Graham has been a hawk through thick and thin, as rivals for the Republican nomination have wobbled on intervening abroad, like in Syria in 2013, or stayed silent on global crises altogether. Yet his years of travel nurturing diplomatic contacts and his passionate stance against alleged torture perpetrated by the CIA round out the edges. Graham would come to the Oval Office easily the most prepared for the job on the world stage since George H.W. Bush.

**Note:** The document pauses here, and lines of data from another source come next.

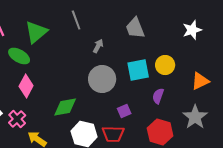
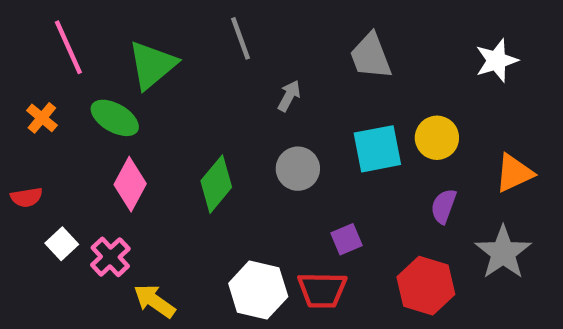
gray circle: (102, 79) -> (298, 169), size x0.7
purple semicircle: (158, 96) -> (444, 206), moved
green diamond: (65, 107) -> (216, 184), moved, turned -40

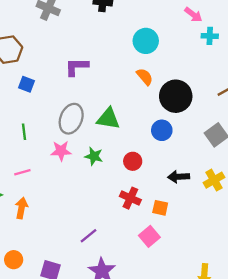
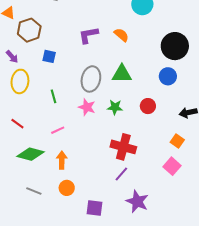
orange semicircle: (145, 77) -> (121, 35), moved
pink star: (61, 151) -> (87, 107), turned 30
red cross: (130, 198) -> (123, 147), moved, size x1.4
orange square: (160, 208) -> (177, 141), turned 32
orange circle: (14, 260) -> (67, 188), moved

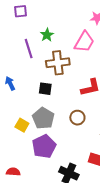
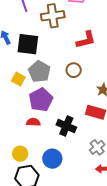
black square: (45, 89) -> (28, 44), moved, size x1.6
red semicircle: (13, 172) -> (33, 122), moved

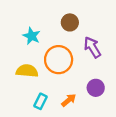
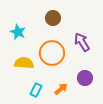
brown circle: (70, 22) -> (53, 18), moved
cyan star: (32, 36) -> (18, 32), moved

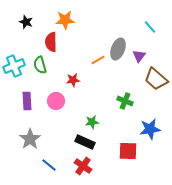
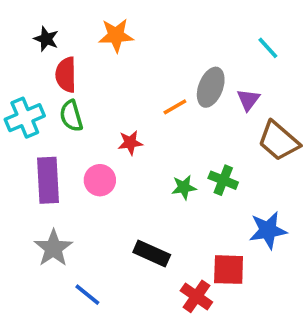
red semicircle: (51, 42) -> (66, 75), moved
purple rectangle: (27, 101) -> (48, 180), size x1.4
green star: (92, 122) -> (184, 187), moved
red cross: (83, 166) -> (196, 296), moved

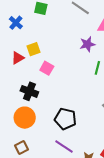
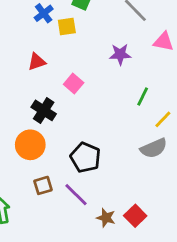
purple star: (87, 44) -> (120, 54), moved
yellow square: (33, 49) -> (67, 26), moved
brown square: (22, 147) -> (43, 185), moved

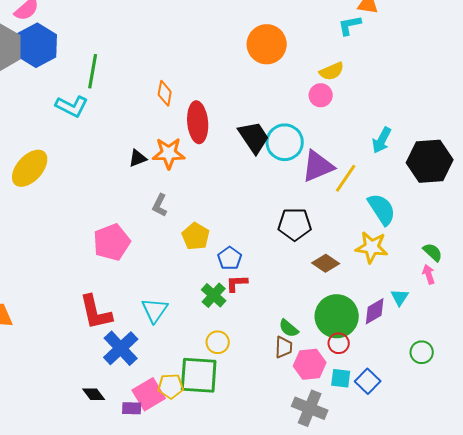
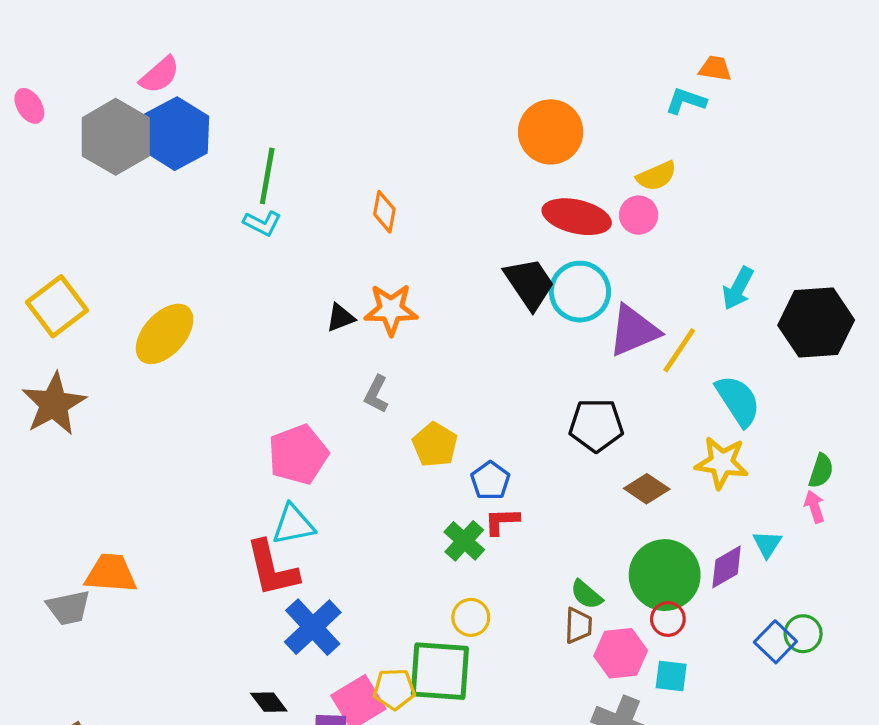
cyan L-shape: (350, 25) -> (686, 101), turned 30
cyan L-shape: (72, 106) -> (262, 223), moved, size x0.7
red ellipse: (198, 122) -> (577, 217), moved, turned -72
green semicircle: (433, 252) -> (821, 471), turned 65
cyan triangle: (155, 310) -> (293, 525), moved, turned 44
blue square: (368, 381) -> (775, 642), moved

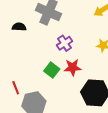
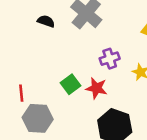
purple cross: (65, 43) -> (110, 59), moved

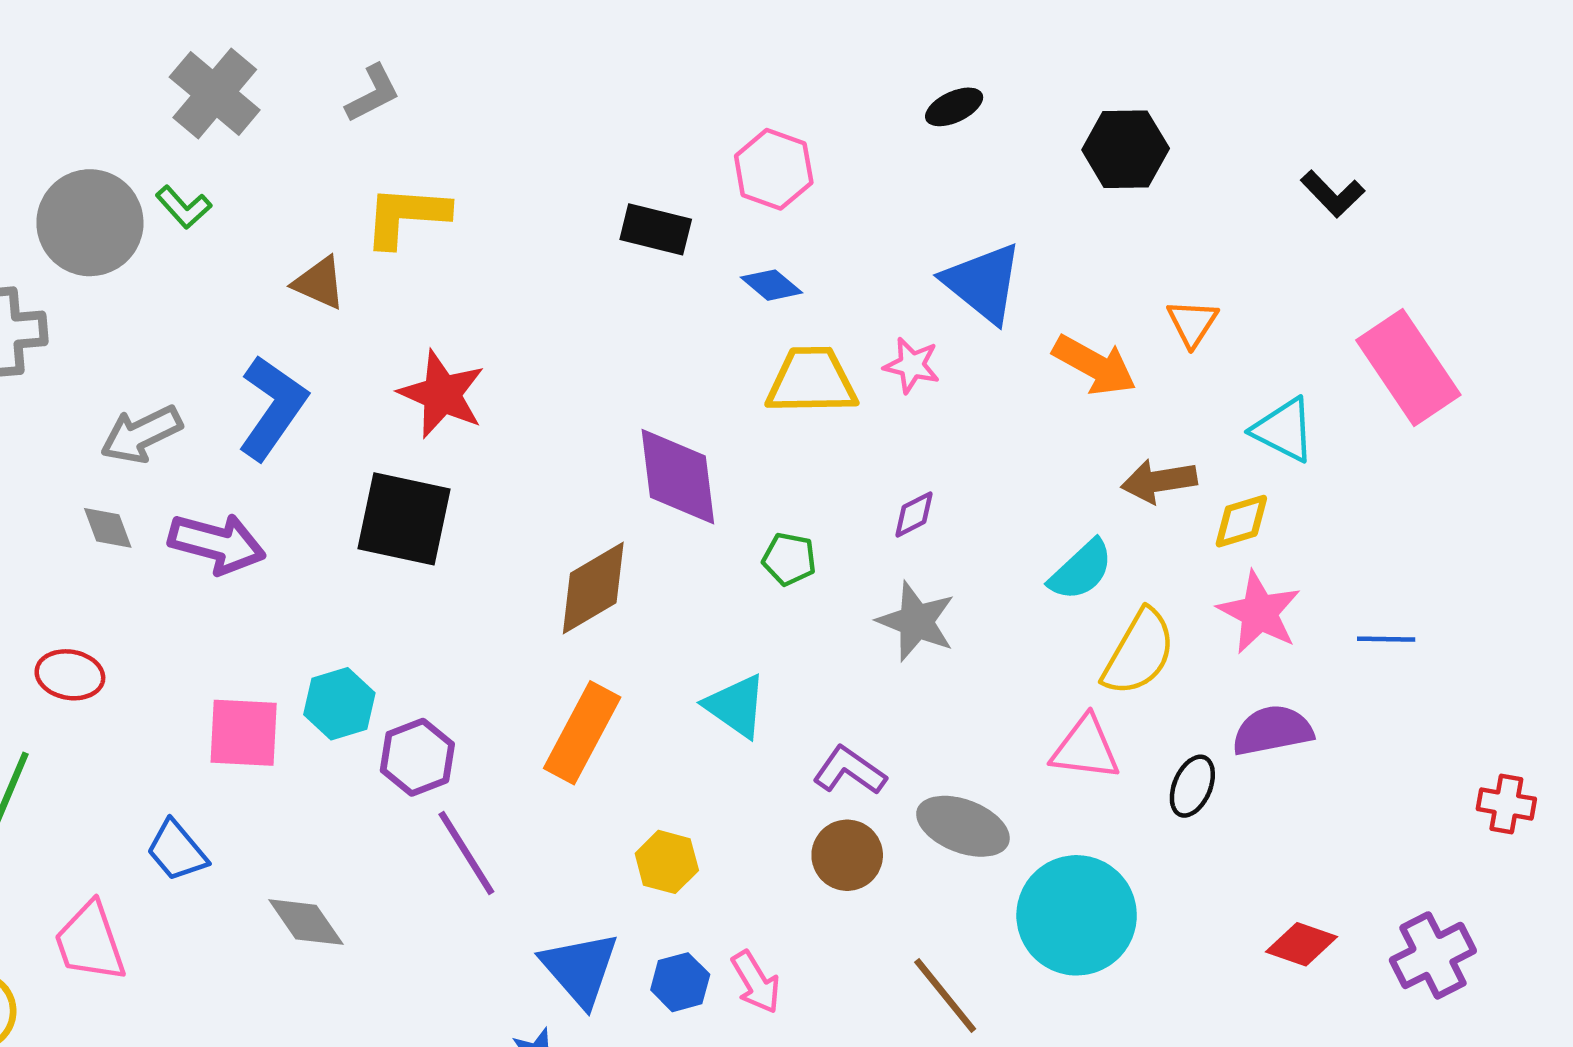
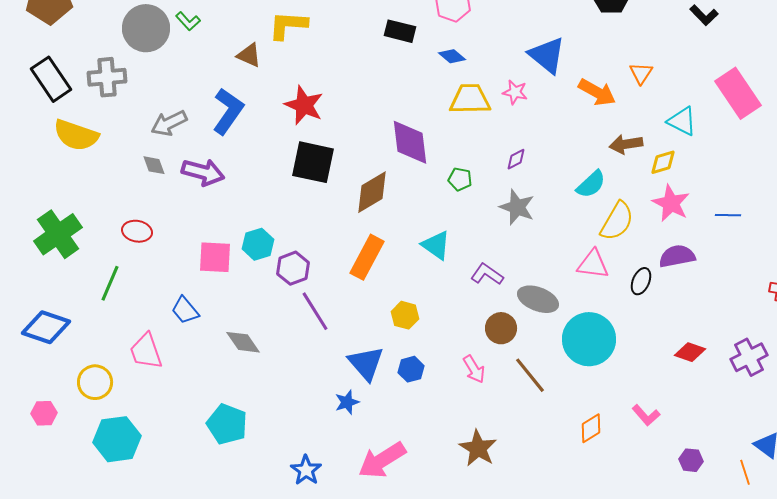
black square: (404, 519) -> (313, 162), moved
brown circle: (847, 855) -> (501, 328), moved
pink arrow: (756, 982) -> (474, 369), moved

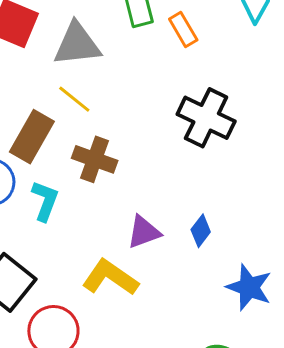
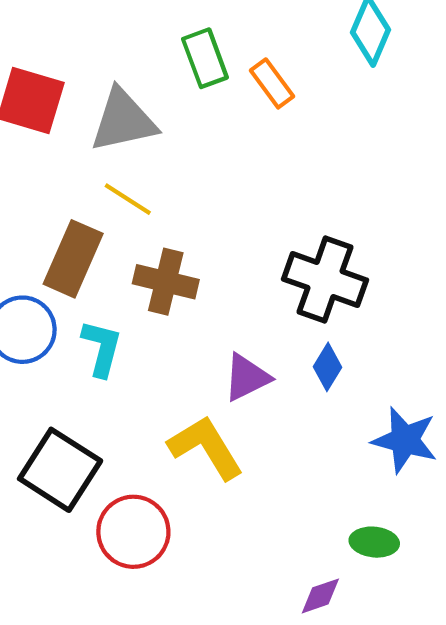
black cross: (206, 118) -> (325, 280), moved
yellow L-shape: (110, 278) -> (206, 447), turned 30

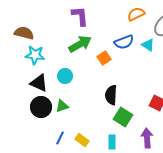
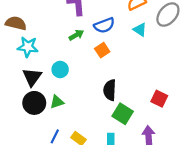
blue semicircle: (124, 42) -> (104, 25), moved
green arrow: (80, 44) -> (76, 35), size x0.6
cyan triangle: (148, 45) -> (140, 30), moved
black triangle: (39, 83) -> (32, 77), turned 42

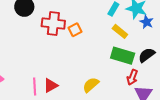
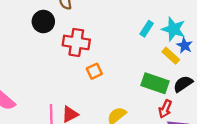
orange square: (75, 30) -> (94, 71), moved
yellow rectangle: (120, 31) -> (171, 56), moved

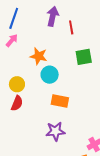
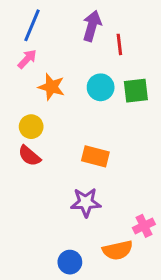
orange star: (39, 56) -> (51, 87), moved
cyan circle: (50, 75) -> (101, 87), moved
red semicircle: (17, 103) -> (29, 156), turned 105

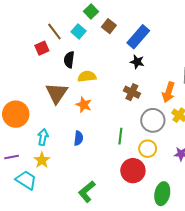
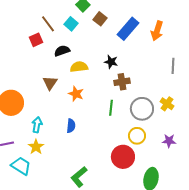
black semicircle: (69, 60) -> (62, 51), turned 63
black star: (137, 62) -> (111, 62), moved
brown cross: (132, 92) -> (122, 82), turned -35
orange arrow: (169, 92) -> (157, 31), moved
brown triangle: (57, 93) -> (50, 83), size x0.7
green line: (120, 136) -> (111, 108), moved

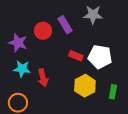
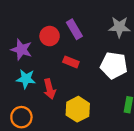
gray star: (93, 15) -> (119, 27), moved
red rectangle: (76, 56) -> (71, 62), moved
yellow hexagon: (85, 86) -> (78, 109), moved

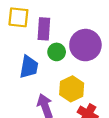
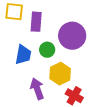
green circle: (57, 52) -> (47, 50), moved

Back home in South Carolina, Graham’s possible presidential run is viewed with bemusement by party leaders, most of whom are clueless to the concept of a single-issue campaign. But Graham is leading in a recent NBC News poll taken in the state, beating Jeb Bush, 17 to 15 percent. In 20 years of electoral politics, he’s never had a close general election, and he’s worked hard to woo voters and craft ties with conservatives who have been at odds with him on issues like the environment and immigration. In Washington, Graham recently pleased pro-life advocates by introducing a bill to outlaw abortions after 20 weeks.
But foreign policy is always center stage for Graham. His platform would pledge to retake Mosul and other parts of Iraq and Syria back from ISIS control, using 10,000 or so Special Forces and intelligence gathering troops to bolster the Iraqi government and Free Syrian Army. He would work on bringing regime change to Syria in concert with the governments of Israel and Saudi Arabia, both of which are desperate to take down Bashar al-Assad after years of Obama forbearance. Israel would be the highest-profile bilateral upgrade in a Graham White House, getting unequivocal support to defend itself against Hamas and other opponents.
Republicans have talked for years about rolling back the damage done to the country by President Obama. Graham’s gambit is to offer them the best chance to do that on foreign policy. He would be the post-Nobel Peace Prize president, devoting himself to remaking American power in a dangerous world. That by itself will probably not be enough to win the nomination: Graham would need help from his rivals imploding and a shift in emphasis on the economy to national security by Republican voters. But Graham doesn’t need to win to accomplish his goal. The last prominent candidate to run a single-issue campaign for president, Steve Forbes on tax reform in 1996, showed the success it can lead to. Graham has a better chance of making an impact by running for president than sticking to the Senate over the next year. That fact enough is good reason for him to shrug off his 1 percent support in the polls.
Rich Danker is a Washington-based political consultant. He managed the 2014 campaign of Jeff Bell, the Republican U.S. Senate nominee in New Jersey.